Dr. Monica Bertagnolli speaks during a visit from first lady Jill Biden to the University of California San Francisco Helen Diller Family Comprehensive Cancer Center in San Francisco, Oct. 7, 2022.
Jeff Chiu | AP
President Joe Biden will nominate Dr. Monica Bertagnolli, a cancer surgeon, to guide the National Institutes of Health, the White House announced Monday.
Bertagnolli is currently the director of the National Cancer Institute and is the primary woman to guide the organization.
The NIH, which has a budget of about $45 billion, funds medical research across the U.S. and all over the world. The agency played a pivotal role in developing the messenger RNA technology that underlies the Covid-19 vaccine made by Moderna.

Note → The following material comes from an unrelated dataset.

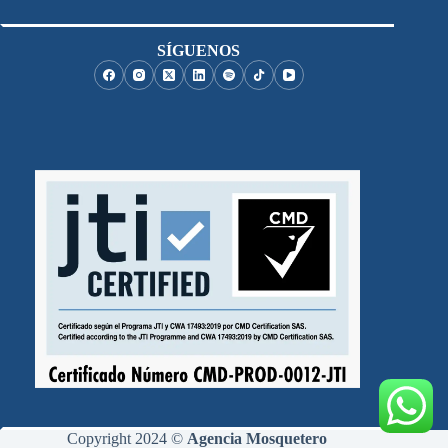
SÍGUENOS
Copyright 2024 ©
Agencia Mosquetero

Biden in a press release called Bertagnolli “a world-class physician-scientist whose vision and leadership will ensure NIH continues to be an engine of innovation to enhance the health of the American people.”
The NIH has been with no Senate-confirmed director since Dr. Francis Collins, who had led the agency for greater than 12 years, stepped down in December 2021 throughout the Covid-19 pandemic. Dr. Lawrence Tabak is currently serving as acting director of the agency.
Bertagnolli previously was a professor of cancer surgery at Harvard Medical School and a surgeon at Brigham and Women’s Hospital in Boston.
Biden said as head of the National Cancer Institute, Bertagnolli has helped advance the White House’s cancer moonshot initiative, which goals to slash the death from the disease 50% over the subsequent 25 years.
“Dr. Bertagnolli has spent her profession pioneering scientific discovery and pushing the boundaries of what is feasible to enhance cancer prevention and treatment for patients, and ensuring that patients in every community have access to quality care,” Biden said.